Max Boot

The first issue of this magazine appeared in September 1995, part way through the Clinton administration, and less than a year after the Republican victory in the congressional elections of 1994. The pressing foreign policy issue of the day was Bosnia. The world seems a very different place today. To mark our 10th anniversary, we invited several of our valued contributors to reflect on the decade past and, at least indirectly, on the years ahead. More specifically, we asked them to address this question:

“On what issue or issues (if any!) have you changed your mind in the last 10 years- and why?” Their responses follow.


OVER THE PAST 10 YEARS, my views on the uses of American power have evolved considerably. This should not be terribly surprising because in that time the world situation has changed and my own situation has changed.

Back in 1995, I was only in my mid-20s, and writing primarily about issues like telecom regulation and tort reform for the editorial page of the Wall Street Journal. I had generally conservative instincts–anti-Communist, pro-military–but I did not have strong opinions on many specific foreign policy and national security issues facing the post-Cold War world.

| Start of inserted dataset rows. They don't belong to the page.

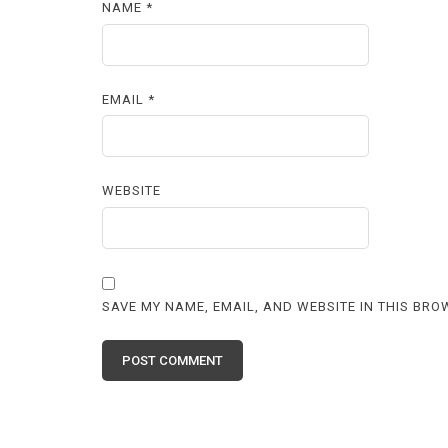
NAME
*
EMAIL
*
WEBSITE
SAVE MY NAME, EMAIL, AND WEBSITE IN THIS BRO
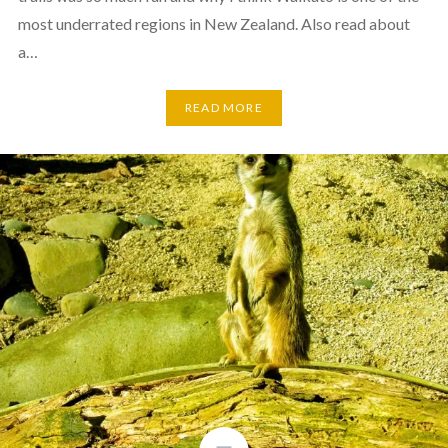
most underrated regions in New Zealand. Also read about
a…
READ MORE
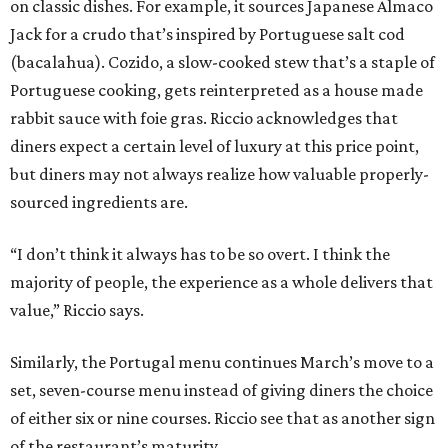
on classic dishes. For example, it sources Japanese Almaco
Jack for a crudo that’s inspired by Portuguese salt cod
(bacalahua). Cozido, a slow-cooked stew that’s a staple of
Portuguese cooking, gets reinterpreted as a house made
rabbit sauce with foie gras. Riccio acknowledges that
diners expect a certain level of luxury at this price point,
but diners may not always realize how valuable properly-
sourced ingredients are.
“I don’t think it always has to be so overt. I think the
majority of people, the experience as a whole delivers that
value,” Riccio says.
Similarly, the Portugal menu continues March’s move to a
set, seven-course menu instead of giving diners the choice
of either six or nine courses. Riccio see that as another sign
of the restaurant’s maturity.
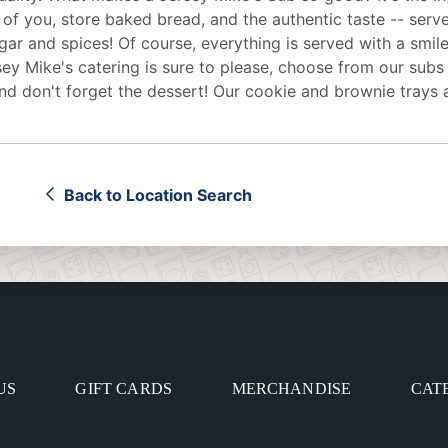
 of you, store baked bread, and the authentic taste -- serv
egar and spices! Of course, everything is served with a smile
sey Mike's
catering
is sure to please, choose from our subs
d don't forget the dessert! Our cookie and brownie trays 
Back to Location Search
US
GIFT CARDS
MERCHANDISE
CAT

Some cold warriors had become isolationists, while others had become realpolitikers with a narrow view of American interests. I was never seduced by the siren song of isolationism, but between realpolitik and what might be called “conservative internationalism”–the doctrine more popularly (if perhaps incorrectly) known as “neoconservatism”–I was effectively neutral.

Should we intervene in Rwanda, Bosnia, Haiti, or Kosovo? Both the realpolitikers arguing against these interventions, and the neo-Wilsonians arguing for them, had good points. I wasn’t sure where the merits lay. Expand NATO to Eastern Europe? Declare war on al Qaeda following the 1993 World Trade Center bombing and some incendiary rhetoric from Osama bin Laden? Decrease the size of the U.S. armed forces to take advantage of a “strategic pause”? I confess that I was ambivalent about all these issues, which divided so many in the foreign policy world. But then, in 1995, I wasn’t part of the foreign policy world.

More recently, I have developed strong views on many of these subjects. What made up my mind? It wasn’t the arrival of regular payments from the Neocon Central Office or the Global Zionist Conspiracy (somehow those checks have never reached my account). It was simply the march of events that was decisive.

The Bosnia and Kosovo missions, for instance, showed how much good “humanitarian” interventions could do, while the slaughter in Rwanda laid bare America’s shame for not intervening. The expansion of NATO was a signal success, while the unwillingness to treat al Qaeda more seriously and to put the American military on a wartime footing was a notable failure. So, too, the quintessentially realpolitik decision to leave Saddam Hussein on the throne in 1991 appeared to be a major blunder.

Based on these experiences–and my own study of our history, undertaken for my 2002 book The Savage Wars of Peace: Small Wars and the Rise of American Power, which showed that the United States has a far more extensive record of foreign interventions than is commonly believed–I have come to argue for an expansive American role in safeguarding global security. You might say, to borrow a phrase, that THE STANDARD was “right from the beginning”; I am right behind.

Max Boot is a senior fellow at the Council on Foreign Relations, a contributing editor to THE WEEKLY STANDARD, and a foreign-affairs columnist for the Los Angeles Times.